The Weisses spent many years here at UNC-Chapel Hill, but their longtime service only begins their list of contributions to the community. More importantly, they have served as mentors to their students, even after retirement.
“The most rewarding thing about teaching is seeing your students succeed,” Shirley said. “Our proudest moments are when we see how far they have progressed in their career choices.”
Charles agreed. “When you're teaching graduate students, you tend to work with much smaller groups. In the end, these students become a part of your family,” he explained.
Also fulfilling, they said, was that they were instrumental in helping Carolina remove the gender barrier in achieving equity in salary level and award of tenure. “Times were changing in the mid 70's,” Charles explained. “Congress passed affirmative action legislation. It took a while for the University to recognize that appointments had to be made 'behind a screen,' so to speak. Musicians are always chosen behind a screen — it's the music that counts, not who's playing the horn or the violin.”

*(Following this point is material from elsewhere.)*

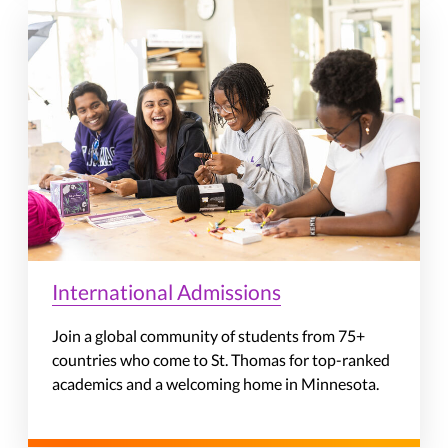
International Admissions
Join a global community of students from 75+
countries who come to St. Thomas for top-ranked
academics and a welcoming home in Minnesota.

It was 1973 when Shirley received her Ph.D. from Duke University in economics and was promoted to full professor —the very first female professor in her department. “Without Charles’ support, I would not have been able to do what I did,” she smiled. “I had support from mentors at Duke and Carolina.”
Shirley said she believes it's very important for graduate students to have role models. “Many students who are now professors elsewhere will speak of how I helped them,” she said. “I think in my case, being a woman and trying to make my own way, made me more approachable or sympathetic. Students often come and tell Charles how I counseled them in one way or another. They remember — it's rather amazing. They'll say, ‘Shirley was my teacher.’ That makes me feel ancient, but then very proud.”
Now retired, Charles and Shirley Weiss are just as busy as they were as professors. They are worldwide travelers, photojournalists of all their adventures, and lovers of education, museums and the performing arts. Closer to home, the Weisses also provide funding for 11 Carolina programs, including the Sonja Haynes Stone Black Cultural Center, the Ackland Art Museum and the Morehead Planetarium.
The Weisses also established the Weiss Urban Livability Program, a fellowship program designed to support Carolina graduate students from various disciplines who are committed to improving quality of life in contemporary communities. The program provides support for an average of eight graduate students with various research interests related to urban livability.
The Weiss Fellowship has guided graduate students toward numerous careers serving the community. Some former fellows are now city managers, public health doctors, water and sanitation engineers, community development leaders, transportation planners, social workers, and teachers. When asked how the fellowship impacted their lives, fellows remember:
“I identify the Weiss Fellowship as one of the great achievements of my life. It has given me an opportunity to learn about issues of urban livability and things that touch your heart.”
“Interacting with the Weisses themselves and learning about the breadth and depth of their interests and accomplishments made me believe in the impact that individuals can have.”
“Being a Weiss Fellow reinforced the idea of using environmental knowledge to positively affect the human condition.”
“We formed the program because of our shared interests and appreciation for the need for graduate support,” Shirley said. She said the graduate students are the highlight of the program. “It has been really remarkable.”
Charles and Shirley Weiss' support and mentoring, which began almost half a century ago, continue to touch students' lives. “We want to provide support for current and future generations of students to have the experience of multi-disciplinary graduate study in this great University.”